Diamond Art Supplies Needed to Prevent Popping Drills
Diamond painting is an easy and fun way to create beautiful works of art, but sometimes diamond painting issues, like drills popping off the painting, occur. When this happens, there are certain supplies that will help to keep drills in place.
Prevent popping diamonds by using a wooden or plastic rolling pin to stick the drills to the canvas. Use the rolling pin to evenly apply pressure over all the drills to keep them down.
Knife or Needle
Drill popping can also be caused by air bubbles in the canvas sealant glue. When this happens, lift the plastic protector to access the glue, make a few grooves in the glue with a knife, and pop the bubbles with the tip of a knife or needle. Be careful not to apply too much pressure and as the knife or needle may cut through the canvas and leave holes. Smooth the material to press the air out of the bubble. Once the air is out and the plastic protector is replaced, reattach the drills to the canvas.
Nail Polish or Glue
When one or two stubborn drills pop up, secure them using nail polish or glue. Paint some glue or nail polish on the bottom of the drill and push it in place. Place a heavy object on the drill until the polish or glue has dried.

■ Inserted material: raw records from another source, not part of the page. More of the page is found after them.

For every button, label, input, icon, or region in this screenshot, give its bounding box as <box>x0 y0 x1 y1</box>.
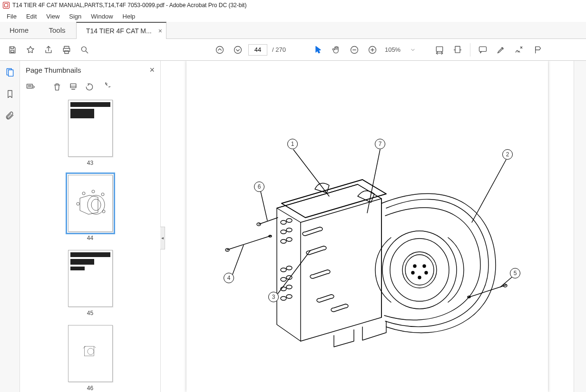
callout-2: 2 <box>502 149 513 160</box>
svg-point-43 <box>413 265 416 268</box>
callout-6: 6 <box>254 182 264 192</box>
thumbnail-page-45[interactable]: 45 <box>20 250 160 316</box>
hand-tool-icon[interactable] <box>329 42 344 57</box>
svg-point-19 <box>92 190 95 193</box>
tabs-row: Home Tools T14 TIER 4F CAT M... × <box>0 22 586 39</box>
svg-line-58 <box>275 251 310 297</box>
svg-point-37 <box>281 296 286 300</box>
comment-icon[interactable] <box>475 42 490 57</box>
svg-rect-15 <box>70 84 76 86</box>
svg-point-46 <box>425 271 428 274</box>
left-navigation-rail <box>0 61 20 392</box>
thumbnails-rail-icon[interactable] <box>3 66 17 79</box>
fit-width-icon[interactable] <box>432 42 447 57</box>
attachments-rail-icon[interactable] <box>3 109 17 123</box>
bookmarks-rail-icon[interactable] <box>3 87 17 101</box>
svg-line-55 <box>472 160 506 222</box>
svg-rect-13 <box>8 70 13 76</box>
print-icon[interactable] <box>59 42 74 57</box>
svg-point-33 <box>281 277 286 281</box>
callout-3: 3 <box>268 292 279 302</box>
selection-tool-icon[interactable] <box>311 42 326 57</box>
svg-point-41 <box>402 252 437 288</box>
tab-home[interactable]: Home <box>0 22 38 38</box>
menu-window[interactable]: Window <box>86 12 117 21</box>
window-titlebar: T14 TIER 4F CAT MANUAL,PARTS,T14,T4F 705… <box>0 0 586 10</box>
tab-document-label: T14 TIER 4F CAT M... <box>86 27 152 35</box>
menu-view[interactable]: View <box>41 12 64 21</box>
zoom-in-icon[interactable] <box>365 42 380 57</box>
page-number-input[interactable] <box>248 44 267 56</box>
svg-point-28 <box>286 228 292 232</box>
svg-point-30 <box>286 238 292 241</box>
stamp-icon[interactable] <box>529 42 545 57</box>
svg-point-4 <box>81 47 86 51</box>
sign-icon[interactable] <box>511 42 527 57</box>
find-icon[interactable] <box>77 42 92 57</box>
svg-point-17 <box>91 199 101 210</box>
svg-point-40 <box>390 239 449 301</box>
svg-line-54 <box>367 150 380 213</box>
close-tab-icon[interactable]: × <box>158 27 162 35</box>
page-total-label: / 270 <box>272 46 286 53</box>
svg-rect-14 <box>27 84 33 88</box>
pdf-file-icon <box>3 2 10 9</box>
svg-point-32 <box>286 266 292 270</box>
tab-document[interactable]: T14 TIER 4F CAT M... × <box>76 22 166 39</box>
close-panel-icon[interactable]: × <box>149 65 155 75</box>
print-pages-icon[interactable] <box>68 81 79 93</box>
svg-point-27 <box>281 230 286 234</box>
save-icon[interactable] <box>5 42 20 57</box>
rotate-cw-icon[interactable] <box>100 81 111 93</box>
svg-point-26 <box>286 219 292 222</box>
svg-point-36 <box>286 285 292 289</box>
svg-rect-23 <box>84 346 94 356</box>
svg-rect-3 <box>65 50 68 53</box>
collapse-panel-handle[interactable]: ◂ <box>160 227 165 249</box>
page-down-icon[interactable] <box>230 42 245 57</box>
svg-point-47 <box>418 276 421 279</box>
svg-rect-9 <box>437 47 443 51</box>
svg-point-5 <box>216 46 224 53</box>
thumbnails-list[interactable]: 43 44 45 <box>20 95 160 392</box>
thumbnail-page-46[interactable]: 46 <box>20 325 160 392</box>
thumbnail-page-43[interactable]: 43 <box>20 100 160 166</box>
share-icon[interactable] <box>41 42 56 57</box>
panel-options-icon[interactable] <box>25 81 36 93</box>
svg-point-18 <box>82 192 85 195</box>
svg-rect-0 <box>11 50 14 52</box>
delete-page-icon[interactable] <box>51 81 63 93</box>
highlight-icon[interactable] <box>493 42 508 57</box>
right-tools-rail[interactable] <box>574 61 586 392</box>
svg-rect-10 <box>455 46 460 52</box>
svg-point-29 <box>281 239 286 243</box>
menu-help[interactable]: Help <box>118 12 140 21</box>
main-toolbar: / 270 105% <box>0 39 586 61</box>
main-area: Page Thumbnails × 43 <box>0 61 586 392</box>
svg-point-39 <box>382 231 457 309</box>
thumbnail-page-44[interactable]: 44 <box>20 175 160 241</box>
zoom-dropdown-icon[interactable] <box>405 42 420 57</box>
parts-diagram <box>186 61 548 392</box>
tab-tools[interactable]: Tools <box>38 22 76 38</box>
svg-point-20 <box>101 193 104 196</box>
pdf-page: 1 7 2 6 4 3 5 <box>186 61 548 392</box>
fit-page-icon[interactable] <box>450 42 465 57</box>
callout-7: 7 <box>375 139 385 149</box>
zoom-out-icon[interactable] <box>347 42 362 57</box>
thumbnails-panel: Page Thumbnails × 43 <box>20 61 161 392</box>
menu-bar: File Edit View Sign Window Help <box>0 10 586 22</box>
thumbnails-panel-title: Page Thumbnails <box>26 66 81 74</box>
menu-file[interactable]: File <box>2 12 21 21</box>
callout-5: 5 <box>510 268 520 278</box>
menu-edit[interactable]: Edit <box>21 12 41 21</box>
page-up-icon[interactable] <box>212 42 227 57</box>
menu-sign[interactable]: Sign <box>64 12 86 21</box>
callout-1: 1 <box>287 139 298 149</box>
page-viewer[interactable]: 1 7 2 6 4 3 5 <box>161 61 574 392</box>
window-title: T14 TIER 4F CAT MANUAL,PARTS,T14,T4F 705… <box>12 2 246 9</box>
star-icon[interactable] <box>23 42 38 57</box>
callout-4: 4 <box>224 273 234 283</box>
rotate-ccw-icon[interactable] <box>84 81 95 93</box>
svg-point-38 <box>286 295 292 298</box>
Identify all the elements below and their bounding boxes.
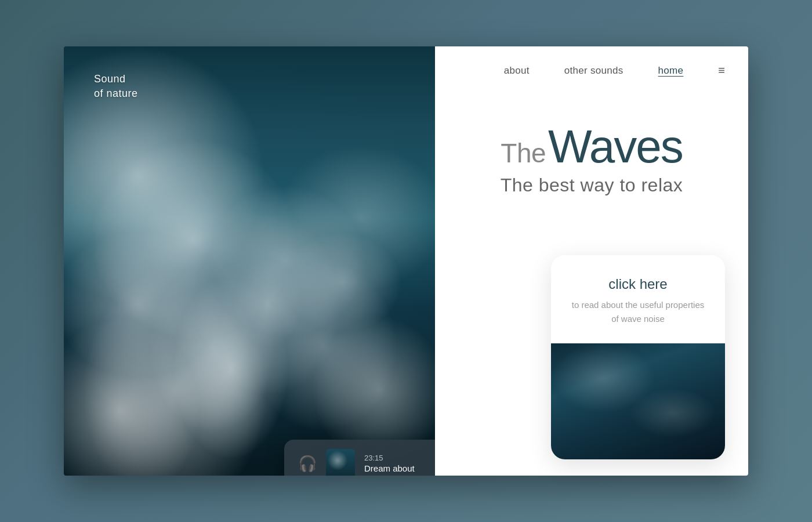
media-player: 🎧 23:15 Dream about ◀ ⏸ ▶ (284, 440, 435, 476)
card-description: to read about the useful properties of w… (567, 298, 709, 326)
brand-name: Sound of nature (94, 72, 138, 101)
title-waves: Waves (548, 124, 683, 170)
left-panel: Sound of nature 🎧 23:15 Dream about ◀ ⏸ … (64, 46, 435, 476)
track-name: Dream about (364, 463, 435, 473)
headphones-icon: 🎧 (298, 455, 317, 473)
info-card[interactable]: click here to read about the useful prop… (551, 255, 725, 459)
subtitle: The best way to relax (501, 175, 683, 196)
card-top: click here to read about the useful prop… (551, 255, 725, 343)
nav-about[interactable]: about (504, 65, 530, 77)
card-wave-image (551, 343, 725, 459)
track-info: 23:15 Dream about (364, 454, 435, 473)
track-time: 23:15 (364, 454, 435, 462)
page-background: Sound of nature 🎧 23:15 Dream about ◀ ⏸ … (0, 0, 812, 522)
nav-home[interactable]: home (658, 65, 684, 77)
right-panel: about other sounds home ≡ The Waves The … (435, 46, 748, 476)
hamburger-menu-icon[interactable]: ≡ (718, 64, 725, 77)
title-the: The (501, 140, 546, 166)
album-thumbnail (326, 449, 355, 476)
main-container: Sound of nature 🎧 23:15 Dream about ◀ ⏸ … (64, 46, 748, 476)
ocean-image (64, 46, 435, 476)
navigation: about other sounds home ≡ (435, 46, 748, 89)
nav-other-sounds[interactable]: other sounds (564, 65, 624, 77)
card-click-label: click here (567, 276, 709, 292)
title-container: The Waves (501, 124, 682, 170)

If drills still pop up after trying all other methods, then the drills could be defective. Contact the seller and request new drills. Note that each drill shouldn’t need to be glued to stay in place.

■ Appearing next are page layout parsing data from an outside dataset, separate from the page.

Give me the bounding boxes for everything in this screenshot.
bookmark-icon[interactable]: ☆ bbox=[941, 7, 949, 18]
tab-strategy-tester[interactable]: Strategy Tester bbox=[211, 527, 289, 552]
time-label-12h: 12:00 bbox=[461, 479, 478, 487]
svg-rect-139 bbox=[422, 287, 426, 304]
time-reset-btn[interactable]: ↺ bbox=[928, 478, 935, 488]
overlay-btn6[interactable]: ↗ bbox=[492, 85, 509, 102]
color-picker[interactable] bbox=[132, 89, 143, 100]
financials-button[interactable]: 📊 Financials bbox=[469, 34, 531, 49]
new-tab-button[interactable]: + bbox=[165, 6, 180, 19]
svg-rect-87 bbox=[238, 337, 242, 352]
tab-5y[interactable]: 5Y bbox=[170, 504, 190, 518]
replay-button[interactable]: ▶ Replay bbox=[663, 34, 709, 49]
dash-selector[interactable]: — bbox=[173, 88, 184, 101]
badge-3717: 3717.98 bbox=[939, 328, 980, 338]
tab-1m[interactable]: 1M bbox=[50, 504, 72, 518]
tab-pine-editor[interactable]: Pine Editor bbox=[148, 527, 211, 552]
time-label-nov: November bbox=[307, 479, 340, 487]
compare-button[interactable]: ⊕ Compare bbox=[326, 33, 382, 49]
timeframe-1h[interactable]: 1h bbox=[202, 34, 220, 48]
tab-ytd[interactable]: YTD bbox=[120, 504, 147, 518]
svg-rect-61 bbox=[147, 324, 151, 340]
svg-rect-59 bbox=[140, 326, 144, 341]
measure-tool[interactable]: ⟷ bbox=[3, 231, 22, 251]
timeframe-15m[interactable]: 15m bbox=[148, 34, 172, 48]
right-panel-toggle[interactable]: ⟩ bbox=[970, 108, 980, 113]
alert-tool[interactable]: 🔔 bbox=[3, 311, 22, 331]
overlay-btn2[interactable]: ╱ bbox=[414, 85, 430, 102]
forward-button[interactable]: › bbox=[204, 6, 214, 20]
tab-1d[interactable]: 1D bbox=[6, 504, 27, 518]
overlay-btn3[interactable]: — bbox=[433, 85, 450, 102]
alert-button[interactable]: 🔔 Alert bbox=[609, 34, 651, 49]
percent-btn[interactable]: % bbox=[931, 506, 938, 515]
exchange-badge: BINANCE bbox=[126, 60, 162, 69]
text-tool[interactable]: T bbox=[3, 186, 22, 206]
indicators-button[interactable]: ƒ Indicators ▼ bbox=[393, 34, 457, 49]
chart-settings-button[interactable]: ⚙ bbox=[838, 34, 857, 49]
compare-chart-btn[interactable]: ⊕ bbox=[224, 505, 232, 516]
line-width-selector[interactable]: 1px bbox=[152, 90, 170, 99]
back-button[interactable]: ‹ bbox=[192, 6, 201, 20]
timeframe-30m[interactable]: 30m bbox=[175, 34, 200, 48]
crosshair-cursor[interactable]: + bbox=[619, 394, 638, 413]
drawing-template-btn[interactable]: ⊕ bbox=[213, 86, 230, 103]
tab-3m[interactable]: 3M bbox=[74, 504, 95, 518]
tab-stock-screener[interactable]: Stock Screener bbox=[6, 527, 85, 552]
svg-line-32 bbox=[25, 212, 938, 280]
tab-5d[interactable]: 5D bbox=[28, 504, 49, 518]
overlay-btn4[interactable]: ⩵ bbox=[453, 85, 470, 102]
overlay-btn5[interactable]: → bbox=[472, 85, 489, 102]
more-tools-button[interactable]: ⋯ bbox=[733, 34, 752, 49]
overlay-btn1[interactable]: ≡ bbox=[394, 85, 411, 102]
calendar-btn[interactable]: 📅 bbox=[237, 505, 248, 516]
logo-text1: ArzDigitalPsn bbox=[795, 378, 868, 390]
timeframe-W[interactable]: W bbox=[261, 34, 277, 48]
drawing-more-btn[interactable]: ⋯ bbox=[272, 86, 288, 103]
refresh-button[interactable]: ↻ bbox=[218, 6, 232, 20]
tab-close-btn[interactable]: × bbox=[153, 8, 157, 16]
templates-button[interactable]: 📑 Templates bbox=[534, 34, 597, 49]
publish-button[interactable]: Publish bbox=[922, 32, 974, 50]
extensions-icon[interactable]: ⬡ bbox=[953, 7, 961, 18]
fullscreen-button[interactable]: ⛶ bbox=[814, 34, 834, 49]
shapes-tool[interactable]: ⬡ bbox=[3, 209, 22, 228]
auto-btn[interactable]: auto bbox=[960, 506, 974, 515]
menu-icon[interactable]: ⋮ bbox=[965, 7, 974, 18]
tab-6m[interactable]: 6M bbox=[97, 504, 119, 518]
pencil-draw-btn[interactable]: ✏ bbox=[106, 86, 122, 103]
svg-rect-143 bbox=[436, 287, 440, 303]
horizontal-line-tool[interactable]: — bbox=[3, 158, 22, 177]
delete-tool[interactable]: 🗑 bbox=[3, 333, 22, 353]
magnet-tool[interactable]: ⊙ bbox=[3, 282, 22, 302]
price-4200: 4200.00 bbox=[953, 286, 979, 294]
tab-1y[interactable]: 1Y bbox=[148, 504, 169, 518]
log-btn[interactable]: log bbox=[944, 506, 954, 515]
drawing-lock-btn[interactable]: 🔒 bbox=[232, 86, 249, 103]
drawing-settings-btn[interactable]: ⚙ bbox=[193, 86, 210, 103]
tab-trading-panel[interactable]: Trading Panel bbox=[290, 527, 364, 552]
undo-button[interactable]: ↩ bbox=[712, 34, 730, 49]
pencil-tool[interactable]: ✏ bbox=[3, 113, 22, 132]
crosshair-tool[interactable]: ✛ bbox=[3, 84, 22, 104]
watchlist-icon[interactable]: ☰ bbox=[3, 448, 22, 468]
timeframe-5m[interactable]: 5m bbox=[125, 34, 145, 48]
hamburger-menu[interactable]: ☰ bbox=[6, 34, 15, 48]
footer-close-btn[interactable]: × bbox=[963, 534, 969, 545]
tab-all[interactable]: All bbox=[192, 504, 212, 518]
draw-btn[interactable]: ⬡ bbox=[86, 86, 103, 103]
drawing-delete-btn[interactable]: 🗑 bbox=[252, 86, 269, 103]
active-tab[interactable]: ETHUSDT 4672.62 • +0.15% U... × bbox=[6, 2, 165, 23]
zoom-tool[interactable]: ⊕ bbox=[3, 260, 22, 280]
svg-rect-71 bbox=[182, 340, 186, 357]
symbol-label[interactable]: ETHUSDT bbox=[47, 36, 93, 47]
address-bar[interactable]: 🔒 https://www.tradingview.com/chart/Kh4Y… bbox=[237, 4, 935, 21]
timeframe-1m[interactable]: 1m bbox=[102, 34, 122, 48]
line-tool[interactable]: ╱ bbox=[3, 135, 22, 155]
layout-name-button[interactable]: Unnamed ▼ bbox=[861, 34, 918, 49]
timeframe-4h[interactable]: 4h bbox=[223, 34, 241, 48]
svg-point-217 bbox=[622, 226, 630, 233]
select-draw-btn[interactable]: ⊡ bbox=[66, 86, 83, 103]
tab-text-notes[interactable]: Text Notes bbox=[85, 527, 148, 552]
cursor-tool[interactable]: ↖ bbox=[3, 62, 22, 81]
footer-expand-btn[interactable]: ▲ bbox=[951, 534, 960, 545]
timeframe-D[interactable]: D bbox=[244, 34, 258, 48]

Avoid Popping While Diamond Painting
Diamond painting is relaxing, rewarding, and a craft that anyone can learn. Unfortunately, there are some issues that arise during diamond painting and it’s important to understand how to avoid popping. Below are simple solutions to avoid popping while diamond painting.
Make All Lines Straight
For the best finished product, every diamond painter should start their project by:
- Following the checkerboard pattern: When diamond painting, place drills in every other place so that the painting looks like a checkerboard. Using the checkerboard pattern keeps the drills straight and minimizes gaps between drills
- Going slow with tweezers: Diamond painting is a relaxing and fulfilling craft that should be practiced slowly. To ensure that the diamond painting is well-finished, use tweezers to adjust drills
Use Quality Drills
Sometimes drills pop because they are too big. Consider swapping out large drills with smaller ones.
If most or all of the drills are low-quality, contact the seller and request better drills. Most sellers offer lifetime support for their drills.
Remove Air Bubbles
Drills may pop because of bubbles between the canvas and sticky coating. This mostly happens when the canvas is folded by accident. To remove the bubbles, use a knife or needle to flatten the sticky layer before putting the drills on.
Use a Roller on Finished Sections
Diamond painting rollers come in handy when working on a diamond painting canvas of any size. After finishing a diamond painting, use a rolling pin to flatten any popped drills and prevent lost drills. To ensure that all diamond drills are locked properly on the canvas, try to iron the back of the canvas first, then use a roller. The heat from the iron will equalize the canvas glue under the diamond drills and make it more adhesive.
Use something soft like a cloth to cover the diamond painting when rolling it flat. It is crucial to protect the drills against damage, scratches, and dirt.
Seal the Painting
Use Aqua Glue, Mod Podge, or nail polish to seal the finished canvas, as it will help to keep all the beads in place so they’ll stay long-term.